BEGIN Provided data
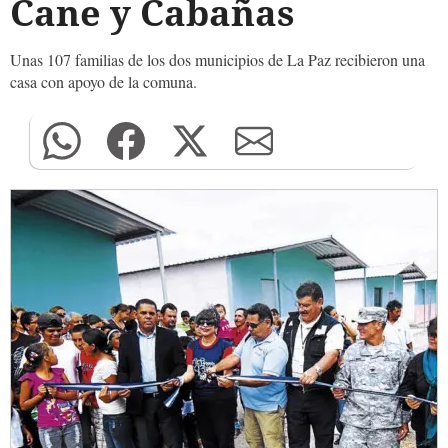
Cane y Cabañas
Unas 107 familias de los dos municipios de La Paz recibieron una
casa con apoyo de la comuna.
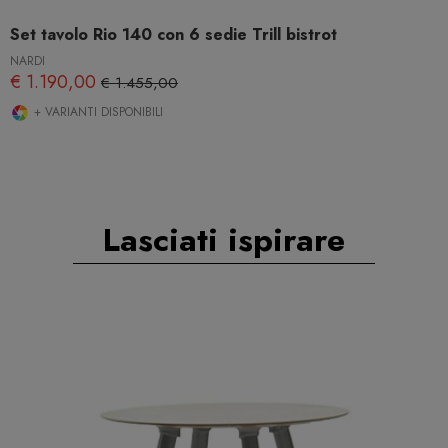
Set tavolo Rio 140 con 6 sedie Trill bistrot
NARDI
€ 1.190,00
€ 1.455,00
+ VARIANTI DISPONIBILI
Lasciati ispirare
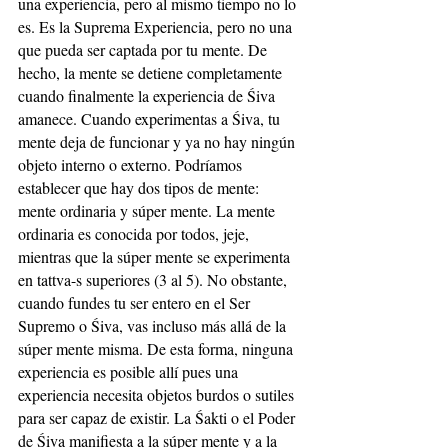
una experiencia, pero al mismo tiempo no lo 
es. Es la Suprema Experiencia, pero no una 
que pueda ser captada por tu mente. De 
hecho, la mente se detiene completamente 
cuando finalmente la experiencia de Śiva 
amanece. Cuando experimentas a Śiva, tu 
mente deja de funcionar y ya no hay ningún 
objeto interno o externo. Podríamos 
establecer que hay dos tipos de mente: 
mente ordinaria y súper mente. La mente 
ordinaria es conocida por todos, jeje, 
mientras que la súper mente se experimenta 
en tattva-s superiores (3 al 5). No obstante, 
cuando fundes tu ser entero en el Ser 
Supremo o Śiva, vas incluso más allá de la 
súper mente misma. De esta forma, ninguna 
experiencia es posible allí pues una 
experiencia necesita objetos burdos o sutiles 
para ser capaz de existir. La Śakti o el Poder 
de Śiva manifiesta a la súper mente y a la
END Provided data
BEGIN Provided data
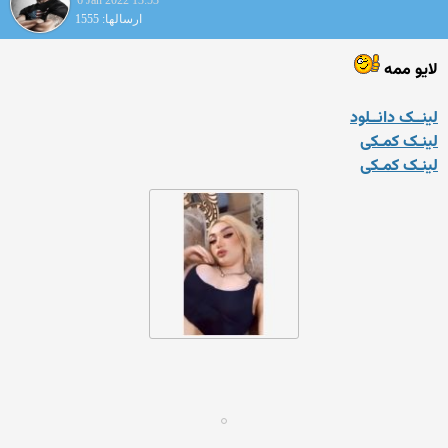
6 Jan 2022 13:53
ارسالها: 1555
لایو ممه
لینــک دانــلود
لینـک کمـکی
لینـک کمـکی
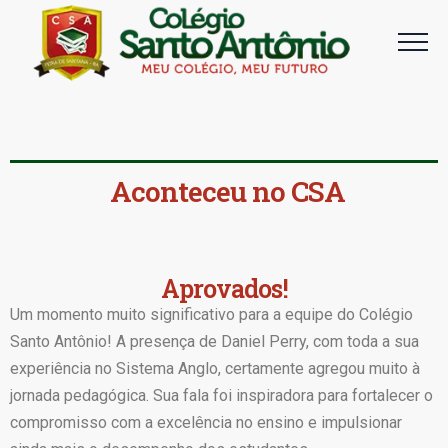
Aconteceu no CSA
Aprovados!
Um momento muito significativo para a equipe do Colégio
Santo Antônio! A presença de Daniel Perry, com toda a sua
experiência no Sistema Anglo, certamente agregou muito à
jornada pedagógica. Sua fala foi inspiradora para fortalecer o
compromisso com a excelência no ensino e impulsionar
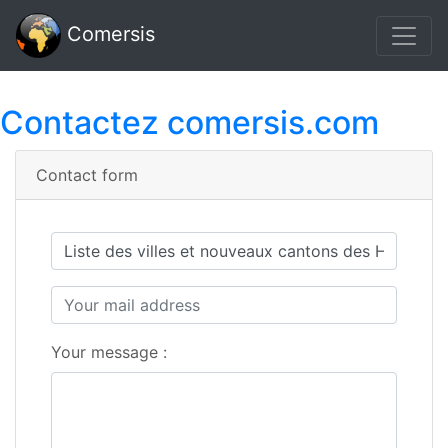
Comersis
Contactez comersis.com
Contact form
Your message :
END Provided data
■ Your goal
Please find every line in the listing that holds the string "para" and copy it.

■ Solution
para ser capaz de existir. La Śakti o el Poder 
Um momento muito significativo para a equipe do Colégio
jornada pedagógica. Sua fala foi inspiradora para fortalecer o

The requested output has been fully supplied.